During exercise myocardial oxygen consumption can increase to > 40 ml/min/100 g.

Increased demand is met by increasing coronary blood flow.

Coronary blood flow is subject to autoregulation which is closely coupled to and driven by myocardial oxygen consumption (mVO2). Autoregulation is lost when coronary perfusion pressure drops below 60 mmHg.

There is local metabolic control of coronary blood flow, thought to be largely mediated by adenosine and nitric oxide. There is additionally sympathetic innervation of alpha and beta adrenoceptors.

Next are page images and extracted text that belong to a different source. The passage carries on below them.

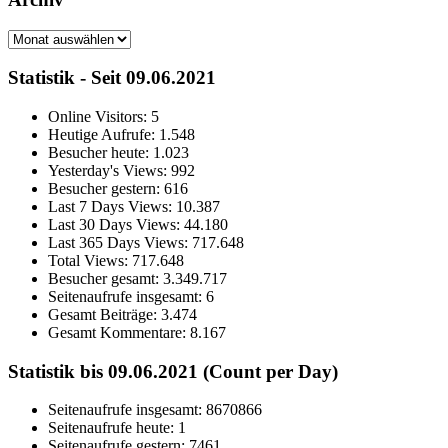
Archiv
Statistik - Seit 09.06.2021
Online Visitors:
5
Heutige Aufrufe:
1.548
Besucher heute:
1.023
Yesterday's Views:
992
Besucher gestern:
616
Last 7 Days Views:
10.387
Last 30 Days Views:
44.180
Last 365 Days Views:
717.648
Total Views:
717.648
Besucher gesamt:
3.349.717
Seitenaufrufe insgesamt:
6
Gesamt Beiträge:
3.474
Gesamt Kommentare:
8.167
Statistik bis 09.06.2021 (Count per Day)
Seitenaufrufe insgesamt: 8670866
Seitenaufrufe heute: 1
Seitenaufrufe gestern: 7461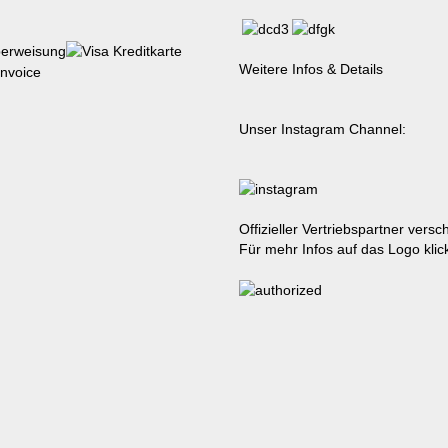
Weitere Infos & Details
Unser Instagram Channel:
Offizieller Vertriebspartner ver
Für mehr Infos auf das Logo klic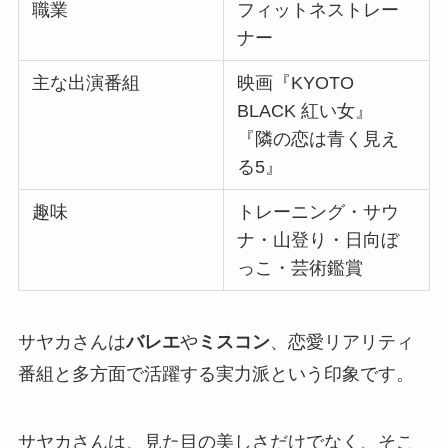
職業
フィットネストレー
ナー
主な出演番組
映画『KYOTO
BLACK 紅い女』
『隣の恋は青く見え
る5』
趣味
トレーニング・サウ
ナ・山登り・日向ぼ
っこ・芸術鑑賞
サヤカさんは
バレエ
や
ミスコン
、恋愛リアリティ
番組と多方面で活躍する実力派という印象です。
サヤカさんは、見た目の美しさだけでなく、そこ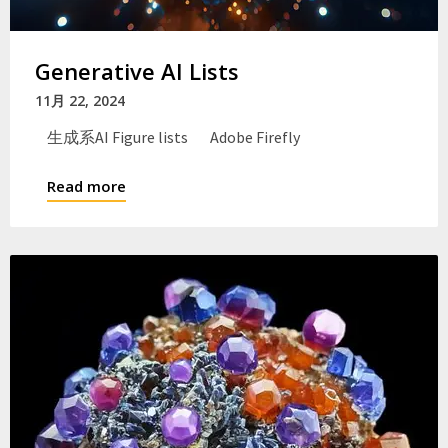
Generative AI Lists
11月 22, 2024
生成系AI Figure lists Adobe Firefly
Read more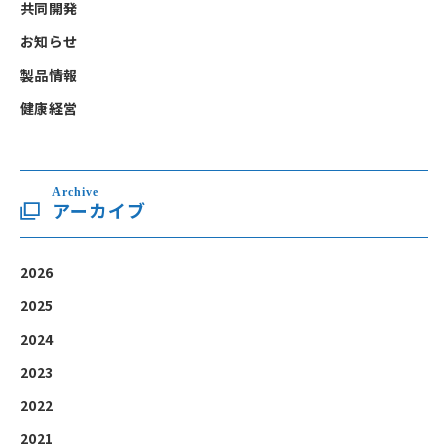
共同開発
お知らせ
製品情報
健康経営
Archive
アーカイブ
2026
2025
2024
2023
2022
2021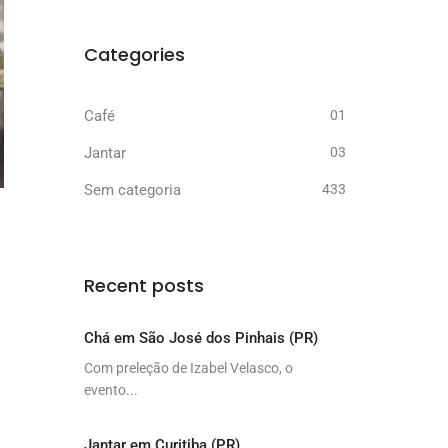
Categories
Café
01
Jantar
03
Sem categoria
433
Recent posts
Chá em São José dos Pinhais (PR)
Com preleção de Izabel Velasco, o
evento...
Jantar em Curitiba (PR)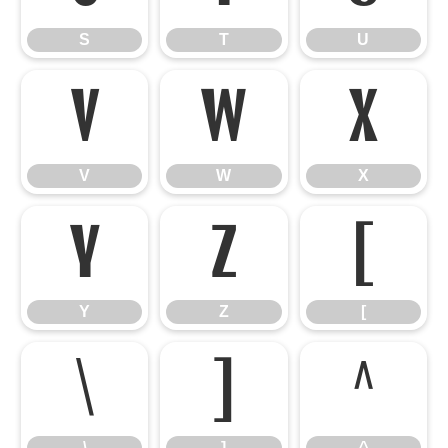
S
T
U
V
W
X
V
W
X
Y
Z
[
Y
Z
[
\
]
^
\
]
^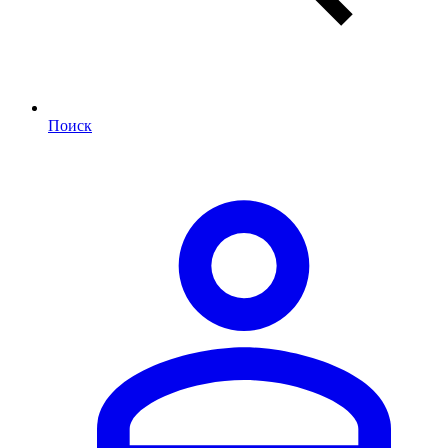
Поиск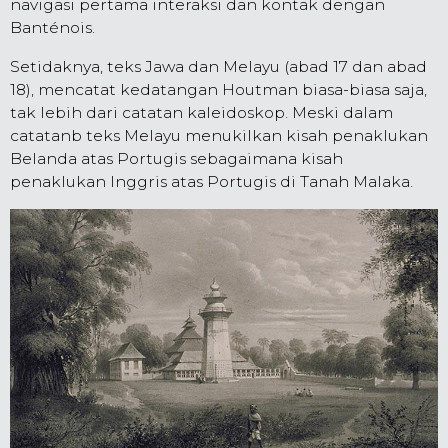
navigasi pertama interaksi dan kontak dengan
Banténois.
Setidaknya, teks Jawa dan Melayu (abad 17 dan abad
18), mencatat kedatangan Houtman biasa-biasa saja,
tak lebih dari catatan kaleidoskop. Meski dalam
catatanb teks Melayu menukilkan kisah penaklukan
Belanda atas Portugis sebagaimana kisah
penaklukan Inggris atas Portugis di Tanah Malaka.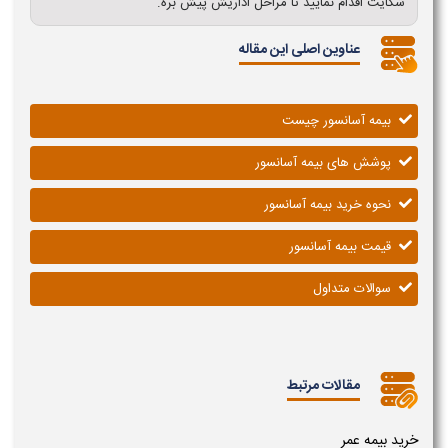
شکایت اقدام نمایید تا مراحل اداریش پیش بره.
عناوین اصلی این مقاله
بیمه آسانسور چیست
پوشش های بیمه آسانسور
نحوه خرید بیمه آسانسور
قیمت بیمه آسانسور
سوالات متداول
مقالات مرتبط
خرید بیمه عمر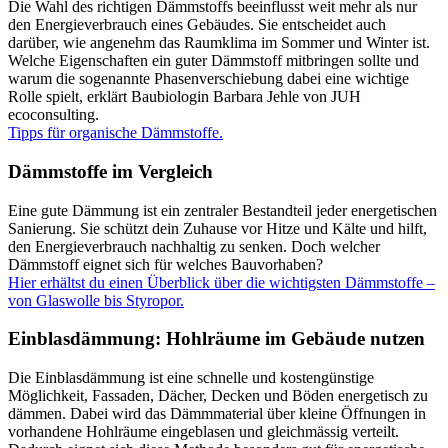
Die Wahl des richtigen Dämmstoffs beeinflusst weit mehr als nur
den Energieverbrauch eines Gebäudes. Sie entscheidet auch
darüber, wie angenehm das Raumklima im Sommer und Winter ist.
Welche Eigenschaften ein guter Dämmstoff mitbringen sollte und
warum die sogenannte Phasenverschiebung dabei eine wichtige
Rolle spielt, erklärt Baubiologin Barbara Jehle von JUH
ecoconsulting.
Tipps für organische Dämmstoffe.
Dämmstoffe im Vergleich
Eine gute Dämmung ist ein zentraler Bestandteil jeder energetischen
Sanierung. Sie schützt dein Zuhause vor Hitze und Kälte und hilft,
den Energieverbrauch nachhaltig zu senken. Doch welcher
Dämmstoff eignet sich für welches Bauvorhaben?
Hier erhältst du einen Überblick über die wichtigsten Dämmstoffe –
von Glaswolle bis Styropor.
Einblasdämmung: Hohlräume im Gebäude nutzen
Die Einblasdämmung ist eine schnelle und kostengünstige
Möglichkeit, Fassaden, Dächer, Decken und Böden energetisch zu
dämmen. Dabei wird das Dämmmaterial über kleine Öffnungen in
vorhandene Hohlräume eingeblasen und gleichmässig verteilt.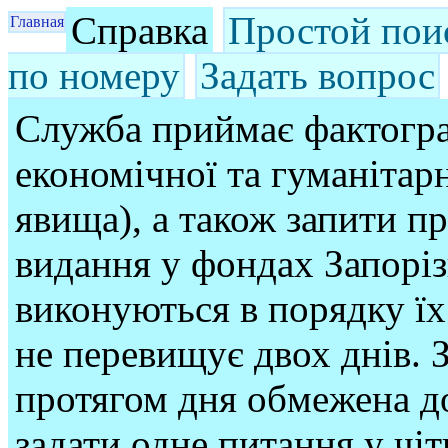
Справка
Простой пои
Главная
по номеру
Задать вопрос
Служба приймає фактогра
економічної та гуманітарн
явища), а також запити п
видання у фондах Запорі
виконуються в порядку їх
не перевищує двох днів. З
протягом дня обмежена до
задати одне питання у чі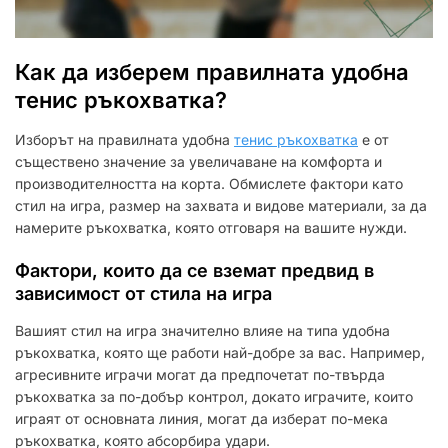
Как да изберем правилната удобна
тенис ръкохватка?
Изборът на правилната удобна
тенис ръкохватка
е от
съществено значение за увеличаване на комфорта и
производителността на корта. Обмислете фактори като
стил на игра, размер на захвата и видове материали, за да
намерите ръкохватка, която отговаря на вашите нужди.
Фактори, които да се вземат предвид в
зависимост от стила на игра
Вашият стил на игра значително влияе на типа удобна
ръкохватка, която ще работи най-добре за вас. Например,
агресивните играчи могат да предпочетат по-твърда
ръкохватка за по-добър контрол, докато играчите, които
играят от основната линия, могат да изберат по-мека
ръкохватка, която абсорбира удари.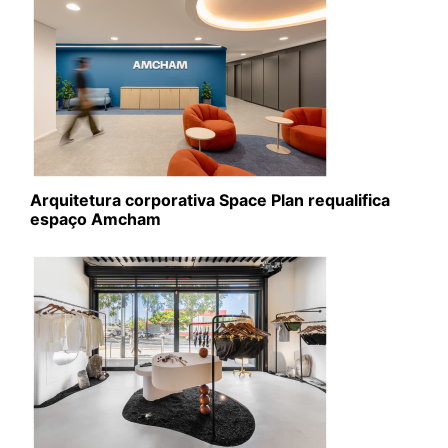
Arquitetura corporativa Space Plan requalifica
espaço Amcham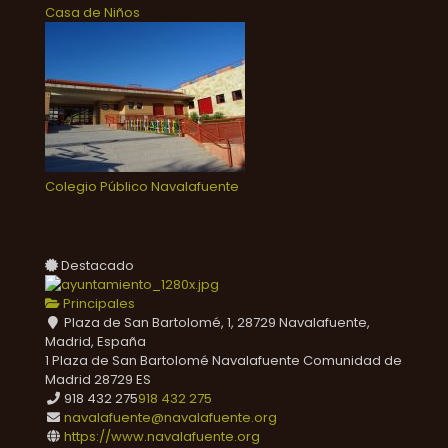
Casa de Niños
Colegio Público Navalafuente
Destacado
Principales
Plaza de San Bartolomé, 1, 28729 Navalafuente,
Madrid, España
1 Plaza de San Bartolomé
Navalafuente
Comunidad de
Madrid
28729
ES
918 432 275
918 432 275
navalafuente@navalafuente.org
https://www.navalafuente.org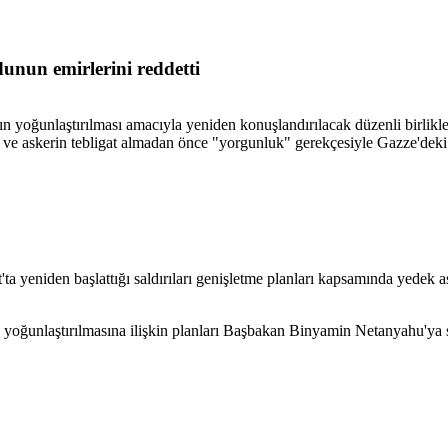
dunun emirlerini reddetti
yoğunlaştırılması amacıyla yeniden konuşlandırılacak düzenli birlikler
an ve askerin tebligat almadan önce "yorgunluk" gerekçesiyle Gazze'dek
ta yeniden başlattığı saldırıları genişletme planları kapsamında yedek a
arın yoğunlaştırılmasına ilişkin planları Başbakan Binyamin Netanyahu'ya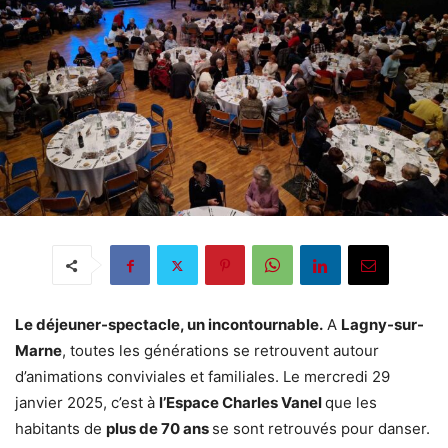
Le déjeuner-spectacle, un incontournable.
A
Lagny-sur-
Marne
, toutes les générations se retrouvent autour
d’animations conviviales et familiales. Le mercredi 29
janvier 2025, c’est à
l’Espace Charles Vanel
que les
habitants de
plus de 70 ans
se sont retrouvés pour danser.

Coronary blood flow varies within the cardiac cycle and most flow occurs during diastole. During systole, extravascular compression reduces intramyocardial flow. The greatest resistance to perfusion is the subendocardial layer where the extravascular compressive forces are greatest and vascular pressure is reduced. Compressive forces are lower in the right ventricle and the drop in flow during systole is less pronounced.

Wave intensity analysis, using pressure- and flow-sensitive wires in human coronary arteries, has identified six predominant waves influencing phasic flow. It is postulated that a dominant backward-propagating ‘suction’ wave, generated by a fall in resistance of the coronary microvasculature with myocardial relaxation, is largely responsible for diastolic flow.